The guidelines are simply gentle recommendations, and they aren't legally enforceable. But the FDA called attention to the problem because antibiotic overuse in the animals we eat directly affects our health: What goes into our food animals often ends up in our own bodies.

Here's a chart from the CDC explaining how antibiotic-resistant bacteria can spread among animals and humans:

Antibiotic_Resistant_Bacteria_CDC

Centers for Disease Control and Prevention

What's Next

Although the White House has broken ground as the first administration to make major efforts to address the issue, some advocates feel that the government could still take things a step further - especially when it comes to agriculture.

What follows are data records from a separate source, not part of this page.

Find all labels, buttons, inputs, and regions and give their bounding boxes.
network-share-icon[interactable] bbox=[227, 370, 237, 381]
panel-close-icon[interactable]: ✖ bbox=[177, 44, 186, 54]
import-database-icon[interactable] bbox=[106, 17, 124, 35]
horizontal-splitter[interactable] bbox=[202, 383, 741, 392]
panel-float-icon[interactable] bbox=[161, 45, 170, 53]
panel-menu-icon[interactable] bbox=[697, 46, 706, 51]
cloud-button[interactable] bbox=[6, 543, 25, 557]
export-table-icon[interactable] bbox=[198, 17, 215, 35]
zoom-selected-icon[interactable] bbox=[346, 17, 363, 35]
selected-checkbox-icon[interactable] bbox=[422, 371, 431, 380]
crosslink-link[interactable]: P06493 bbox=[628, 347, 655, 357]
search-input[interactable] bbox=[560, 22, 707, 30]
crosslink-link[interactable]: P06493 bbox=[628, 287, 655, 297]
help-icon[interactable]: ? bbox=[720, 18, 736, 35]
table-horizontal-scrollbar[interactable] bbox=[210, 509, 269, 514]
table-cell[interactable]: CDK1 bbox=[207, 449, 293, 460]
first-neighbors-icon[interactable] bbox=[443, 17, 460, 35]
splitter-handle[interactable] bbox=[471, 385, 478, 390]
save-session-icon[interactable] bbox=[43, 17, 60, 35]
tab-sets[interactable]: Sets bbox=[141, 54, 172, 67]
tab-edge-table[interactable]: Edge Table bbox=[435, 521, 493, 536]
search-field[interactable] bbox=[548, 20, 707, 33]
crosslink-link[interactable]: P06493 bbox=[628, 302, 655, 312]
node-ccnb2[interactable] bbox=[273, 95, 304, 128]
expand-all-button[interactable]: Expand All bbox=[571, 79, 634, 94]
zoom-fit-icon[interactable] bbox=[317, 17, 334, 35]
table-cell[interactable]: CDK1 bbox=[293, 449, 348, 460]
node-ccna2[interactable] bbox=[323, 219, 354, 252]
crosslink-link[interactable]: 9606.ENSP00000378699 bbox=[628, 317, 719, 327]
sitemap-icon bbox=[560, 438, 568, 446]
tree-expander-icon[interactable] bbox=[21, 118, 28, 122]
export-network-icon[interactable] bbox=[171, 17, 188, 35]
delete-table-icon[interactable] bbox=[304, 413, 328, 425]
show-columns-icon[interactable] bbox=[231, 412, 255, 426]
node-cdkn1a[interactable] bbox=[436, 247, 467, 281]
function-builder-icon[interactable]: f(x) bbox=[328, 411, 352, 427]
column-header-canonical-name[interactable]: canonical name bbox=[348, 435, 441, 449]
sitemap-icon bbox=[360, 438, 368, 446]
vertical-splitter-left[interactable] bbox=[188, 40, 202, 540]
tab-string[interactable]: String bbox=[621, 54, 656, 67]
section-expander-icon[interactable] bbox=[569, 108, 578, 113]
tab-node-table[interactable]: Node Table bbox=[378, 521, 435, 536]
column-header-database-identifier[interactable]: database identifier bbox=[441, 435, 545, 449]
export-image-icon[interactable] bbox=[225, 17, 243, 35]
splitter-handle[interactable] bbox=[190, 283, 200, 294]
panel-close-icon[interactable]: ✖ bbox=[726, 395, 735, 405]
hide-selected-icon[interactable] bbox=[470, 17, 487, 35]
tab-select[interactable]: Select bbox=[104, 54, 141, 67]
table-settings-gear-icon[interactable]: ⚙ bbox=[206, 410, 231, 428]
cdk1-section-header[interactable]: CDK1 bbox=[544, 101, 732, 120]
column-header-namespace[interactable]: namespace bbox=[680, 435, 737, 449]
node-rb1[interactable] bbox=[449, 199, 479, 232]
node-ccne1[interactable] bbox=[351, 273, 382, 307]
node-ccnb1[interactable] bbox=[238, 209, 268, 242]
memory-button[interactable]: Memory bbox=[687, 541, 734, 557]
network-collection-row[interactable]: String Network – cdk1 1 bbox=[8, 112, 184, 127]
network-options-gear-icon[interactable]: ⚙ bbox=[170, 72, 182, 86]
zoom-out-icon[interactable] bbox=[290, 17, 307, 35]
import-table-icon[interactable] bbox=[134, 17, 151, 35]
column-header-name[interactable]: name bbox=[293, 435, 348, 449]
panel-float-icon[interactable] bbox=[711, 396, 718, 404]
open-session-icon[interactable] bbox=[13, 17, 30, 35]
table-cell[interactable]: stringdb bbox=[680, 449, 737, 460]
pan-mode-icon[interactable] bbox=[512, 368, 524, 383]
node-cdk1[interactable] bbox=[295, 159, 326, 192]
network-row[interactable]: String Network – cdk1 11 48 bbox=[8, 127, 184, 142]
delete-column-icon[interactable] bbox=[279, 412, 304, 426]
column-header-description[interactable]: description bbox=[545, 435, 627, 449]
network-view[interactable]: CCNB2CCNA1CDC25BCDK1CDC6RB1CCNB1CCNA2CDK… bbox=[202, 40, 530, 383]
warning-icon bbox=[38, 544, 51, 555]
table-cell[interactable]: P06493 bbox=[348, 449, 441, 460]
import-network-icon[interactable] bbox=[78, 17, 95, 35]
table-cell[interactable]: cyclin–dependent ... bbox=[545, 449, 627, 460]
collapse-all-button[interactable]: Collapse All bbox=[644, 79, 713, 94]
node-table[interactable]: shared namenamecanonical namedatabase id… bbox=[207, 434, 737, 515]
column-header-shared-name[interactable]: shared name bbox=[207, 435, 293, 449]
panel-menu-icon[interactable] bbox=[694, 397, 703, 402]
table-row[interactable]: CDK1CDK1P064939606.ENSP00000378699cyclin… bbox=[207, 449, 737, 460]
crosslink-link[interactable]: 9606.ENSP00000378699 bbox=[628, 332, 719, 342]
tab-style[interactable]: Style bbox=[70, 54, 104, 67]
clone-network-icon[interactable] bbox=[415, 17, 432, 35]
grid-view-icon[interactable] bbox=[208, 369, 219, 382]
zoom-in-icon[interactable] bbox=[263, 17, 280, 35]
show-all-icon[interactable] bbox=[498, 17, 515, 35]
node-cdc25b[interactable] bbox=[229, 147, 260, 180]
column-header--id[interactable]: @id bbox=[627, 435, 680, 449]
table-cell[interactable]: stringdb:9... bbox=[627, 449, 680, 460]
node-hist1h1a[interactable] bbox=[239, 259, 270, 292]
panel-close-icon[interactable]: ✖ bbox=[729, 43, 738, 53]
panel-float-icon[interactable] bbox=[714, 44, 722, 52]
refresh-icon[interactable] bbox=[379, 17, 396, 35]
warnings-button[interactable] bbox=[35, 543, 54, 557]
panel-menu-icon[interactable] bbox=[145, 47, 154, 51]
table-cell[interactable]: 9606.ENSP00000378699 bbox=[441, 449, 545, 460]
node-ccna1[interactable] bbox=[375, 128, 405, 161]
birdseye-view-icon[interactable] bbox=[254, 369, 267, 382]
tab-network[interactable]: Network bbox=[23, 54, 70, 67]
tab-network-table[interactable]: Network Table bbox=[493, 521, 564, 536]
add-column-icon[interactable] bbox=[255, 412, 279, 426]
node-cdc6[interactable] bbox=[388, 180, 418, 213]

"Today's report from the President's science advisors underscores the crisis we're facing as bacteria become increasingly resistant to antibiotics," said Mae Wu, health attorney at the Natural Resources Defense Council - an environmental advocacy and lobbying group that opposes non-medical uses of antibiotics - in a statement. "Unfortunately, much more follow through is needed... [to] curb the overuse of antibiotics in animals, which consume about 80 percent of the antibiotics sold in the United States."

"Farmers don't rush to treat animals with antibiotics," countered the American Farm Bureau, a lobbying group, in a statement.

Meanwhile, both PCAST's report and the White House's national strategy document acknowledge the need for alternatives to antibiotics in food animals. One of the national strategy's major objectives is to "eliminate the use of medically important antibiotics for growth promotion in animals." But how or when this action will occur is not yet clear.

The president's task force is required to submit a five-year national action plan by Feb. 15, 2015, outlining specific actions that should be taken to implement the national strategy released Thursday. That should reveal more details about how PCAST's recommendations and the White House report might actually shape policies going forward.

The stage is set for a turning point in the fight against antibiotic-resistant bacteria - whether the follow-through will measure up remains to be seen.